Great shots. Really like the different colored lumes for hours and minutes hands.


----------



## Panatime

Nice Seamaster! Great looking watch.


----------



## Michael R. Rivera

Thanks for the share. I like to know from where you got these.


----------



## Myles C.

Michael R. Rivera said:


> Thanks for the share. I like to know from where you got these.


The pictures? I took them and the watch is mine.

Sent from my iPad using Tapatalk


----------



## lacianociao

Congrats, Wear it in good health


----------



## Myles C.

Thanks again everyone, the comments have been much appreciated!!


Sent from my iPad using Tapatalk


----------



## Matt0129

Wow, looks great!


----------



## Myles C.

fellationship said:


> wonderful photos


Thanks very much!

Sent from my iPad using Tapatalk


----------



## mob1

Such a beautiful watch, enjoy in good health.


----------



## Myles C.

mob1 said:


> Such a beautiful watch, enjoy in good health.


Thank you very much!

Sent from my iPad using Tapatalk


----------



## Brian Gaugler

Great Pics. Are you by chance using a polarizer? Might help with that glare coming off the hands in a few of those pics. What's your lighting setup?


----------



## Myles C.

Brian Gaugler said:


> Great Pics. Are you by chance using a polarizer? Might help with that glare coming off the hands in a few of those pics. What's your lighting setup?


Thanks for the comments. I wasn't using a polarizer and it's just a home made light box using a white plastic trash can and 2 desk lamps... low tech 

Sent from my iPad using Tapatalk


----------



## mmtc1982

Low tech or not, your imagery is well done!


----------



## Medic1013

Beautiful shots.


----------



## Myles C.

Medic1013 said:


> Beautiful shots.


Thanks everyone!!

Sent from my iPad using Tapatalk


----------



## danicycle

wow the first shot with the lume is stunning!


----------



## Myles C.

danicycle said:


> wow the first shot with the lume is stunning!


Very kind, thank you!

Sent from my iPad using Tapatalk


----------



## ccm123

Nice photos!


----------



## scalz

Nicely done. Could you explain what camera you used and lens for us aspiring watch photographers? Nice use of lighting found around house.


----------



## Myles C.

scalz said:


> Nicely done. Could you explain what camera you used and lens for us aspiring watch photographers? Nice use of lighting found around house.
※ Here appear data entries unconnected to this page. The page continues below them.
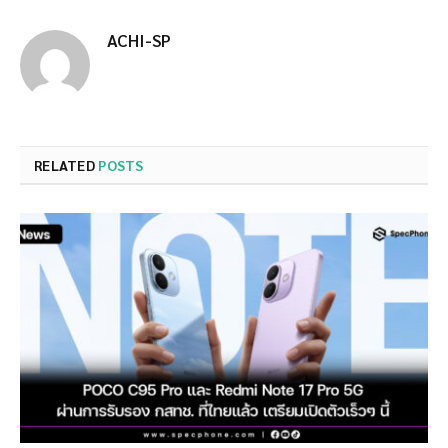
ACHI-SP
RELATED
POSTS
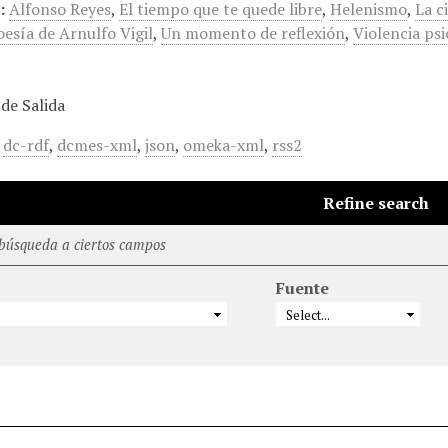
:
Alfonso Reyes
,
El tiempo que te quede libre
,
Helenismo
,
La c
oesía de Arnulfo Vigil
,
Un momento de reflexión
,
Violencia psi
de Salida
,
dc-rdf
,
dcmes-xml
,
json
,
omeka-xml
,
rss2
Refine search
 búsqueda a ciertos campos
Fuente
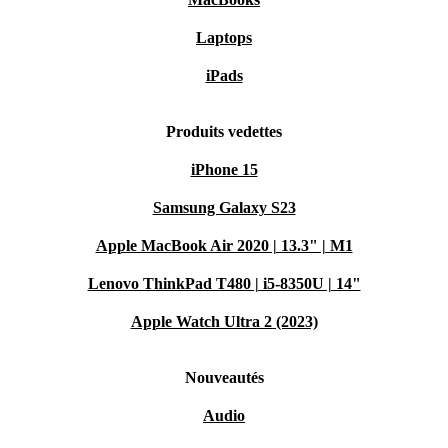
Laptops
iPads
Produits vedettes
iPhone 15
Samsung Galaxy S23
Apple MacBook Air 2020 | 13.3" | M1
Lenovo ThinkPad T480 | i5-8350U | 14"
Apple Watch Ultra 2 (2023)
Nouveautés
Audio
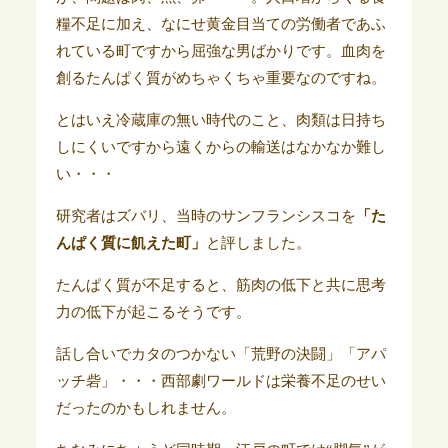
糧不足に加え、なにせ黄金目当ての労働者であふ
れている町ですから屈強な男ばかりです。血肉を
創るたんぱく質がめちゃくちゃ重要なのですね。
とはいえ冷蔵庫の無い時代のこと、肉類は日持ち
しにくいですから遠くからの輸送はなかなか難し
い・・・
研究者はズバリ、当時のサンフランシスコを
「た
んぱく質に飢えた町」
と評しました。
たんぱく質が不足すると、筋肉の低下と共に思考
力の低下が起こるそうです。
話し合いでカタのつかない「荒野の決闘」「アパ
ッチ砦」・・・西部劇ワールドは栄養不足のせい
だったのかもしれません。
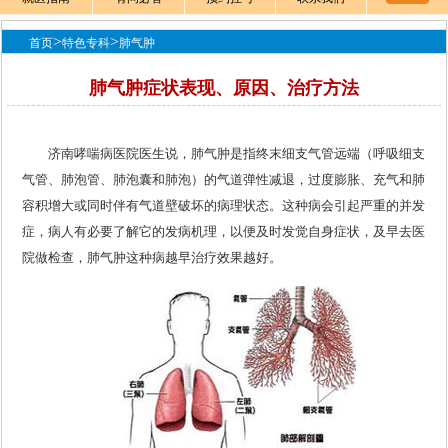
>
>
首页
特色专科
肺气肿
肺气肿症状表现、原因、治疗方法
济南哮喘病医院医生说，肺气肿是指终末细支气管远端（呼吸细支
气管、肺泡管、肺泡囊和肺泡）的气道弹性减退，过度膨胀、充气和肺
容积增大或同时伴有气道壁破坏的病理状态。这种病会引起严重的并发
症，病人有必要了解它的发病机理，以便及时发觉自身症状，及早去医
院做检查，肺气肿这种病越早治疗效果越好。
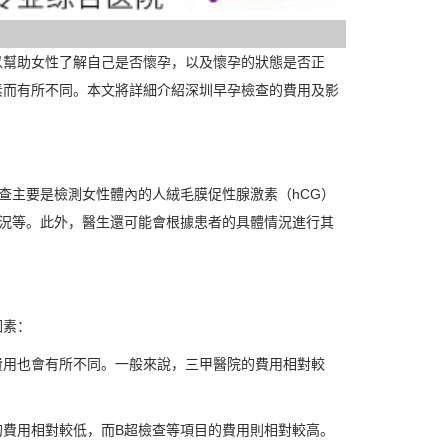
以幫助女性了解自己是否懷孕，以及懷孕的狀態是否正
素而有所不同。本文將詳細介紹深圳早孕檢查的費用及影
查主要是檢測女性體內的人絨毛膜促性腺激素（hCG）
況等。此外，醫生還可能會根據患者的具體情況進行其
因素：
費用也會有所不同。一般來說，三甲醫院的費用相對較
費用相對較低，而B超檢查等項目的費用則相對較高。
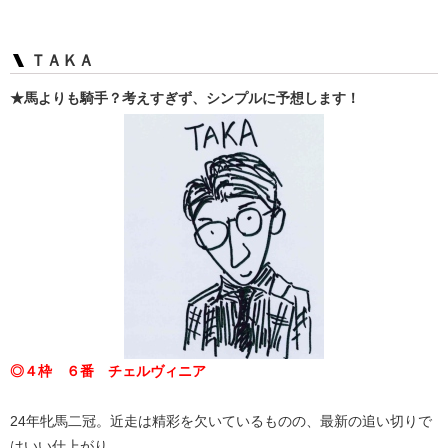
ＴＡＫＡ
★馬よりも騎手？考えすぎず、シンプルに予想します！
◎４枠 ６番 チェルヴィニア
24年牝馬二冠。近走は精彩を欠いているものの、最新の追い切りで
はいい仕上がり。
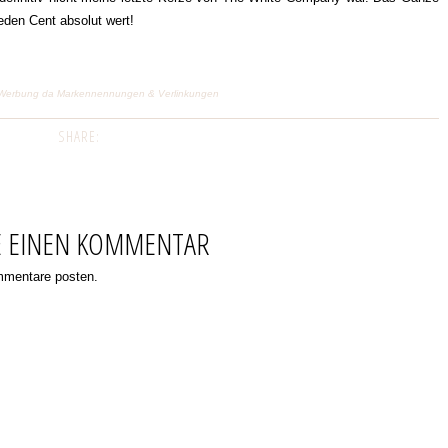
 jeden Cent absolut wert!
ge) Werbung da Markennennungen & Verlinkungen
SHARE:
E EINEN KOMMENTAR
ommentare posten.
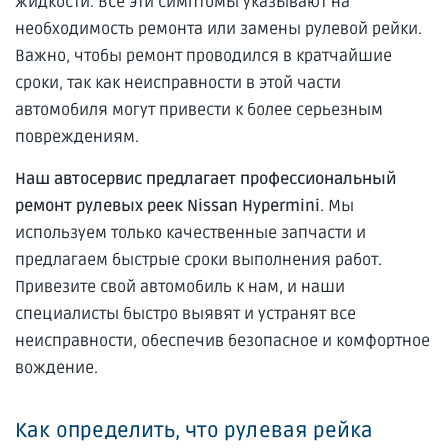
жидкости. Все эти симптомы указывают на
необходимость ремонта или замены рулевой рейки.
Важно, чтобы ремонт проводился в кратчайшие
сроки, так как неисправности в этой части
автомобиля могут привести к более серьезным
повреждениям.
Наш автосервис предлагает профессиональный
ремонт рулевых реек Nissan Hypermini
. Мы
используем только качественные запчасти и
предлагаем быстрые сроки выполнения работ.
Привезите свой автомобиль к нам, и наши
специалисты быстро выявят и устранят все
неисправности, обеспечив безопасное и комфортное
вождение.
Как определить, что рулевая рейка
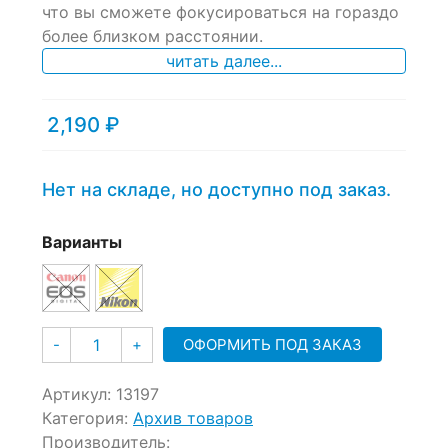
что вы сможете фокусироваться на гораздо
customer
ratings
более близком расстоянии.
читать далее...
2,190
₽
Нет на складе, но доступно под заказ.
Варианты
Количество
ОФОРМИТЬ ПОД ЗАКАЗ
-
+
Артикул:
13197
Категория:
Архив товаров
Производитель:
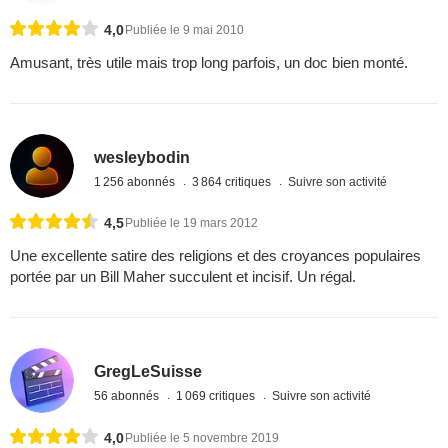
4,0
Publiée le 9 mai 2010
Amusant, très utile mais trop long parfois, un doc bien monté.
wesleybodin
1 256 abonnés
3 864 critiques
Suivre son activité
4,5
Publiée le 19 mars 2012
Une excellente satire des religions et des croyances populaires
portée par un Bill Maher succulent et incisif. Un régal.
GregLeSuisse
56 abonnés
1 069 critiques
Suivre son activité
4,0
Publiée le 5 novembre 2019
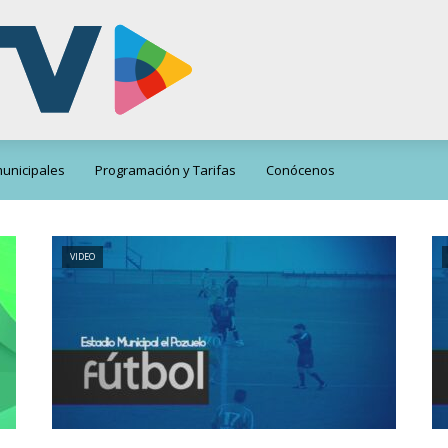
unicipales
Programación y Tarifas
Conócenos
VIDEO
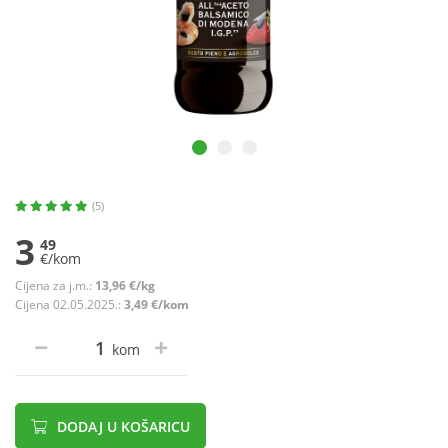
(5)
3
49
€/kom
Cijena za j.m.:
13,96 €/kg
Cijena 02.05.2025.:
3,49 €/kom
kom
DODAJ U KOŠARICU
Sure, I would be happy to. It was a Nikon D300 and a combination of 2 lenses - a Tamron 90mm Macro and a Nikon 105mm Macro. The DSLR & Tamron belong to me and the Nikon 105 was borrowed from a friend who was there is help with the shoot. The camera was mounted to a Manfrotto tripod and since there was two of us there we also used a piece of white card stock as a "reflector" to add highlights. If I recall the only other piece of equipment we used was a flashlight to charge the lume.

Good luck with your shooting!!

Sent from my iPad using Tapatalk


----------



## billyblue

I have been thinking about this watch since it got introduced, these are the nicest shots of it I have seen so far. Bravo!!


----------



## Myles C.

billyblue said:


> I have been thinking about this watch since it got introduced, these are the nicest shots of it I have seen so far. Bravo!!


I thought about it for a long time and I'm very happy to now own it.

Thanks very much for the kind words!!

Sent from my iPad using Tapatalk


----------



## Cliffio

very nice!


----------



## PDW1

Sorry about your dad.
I lost my dad 2 years ago Jan 31st.
What a great way to remember a father, with such a beautiful piece.
Every time you look at it (and I'm sure you are constantly looking at it) you can also remember him.
Maybe I should dedicate my next Omega to my dad too. 



Sent from my iPhone using Tapatalk


----------



## PDW1

Also, as everyone has already said, fantastic photos!
Sorry, tapa won't let me edit my above posting. :/


Sent from my iPhone using Tapatalk


----------



## Myles C.

PDW1 said:


> Also, as everyone has already said, fantastic photos!
> Sorry, tapa won't let me edit my above posting. :/
> 
> Sent from my iPhone using Tapatalk


Thanks so much! Sorry for your loss as well.

Sent from my iPad using Tapatalk


----------



## Frossty

Great watch, great pictures. Thank you for sharing.


----------



## Jharris888

Nice!!


----------



## Tiss0t

Congrats. It's a beauty


Sent from my iPhone using Tapatalk


----------



## fancywatchz

Wow, such a nice watch and some great photos. Is that the lume lighting up like that, or is it a reflection?


----------



## Myles C.

fancywatchz said:


> Wow, such a nice watch and some great photos. Is that the lume lighting up like that, or is it a reflection?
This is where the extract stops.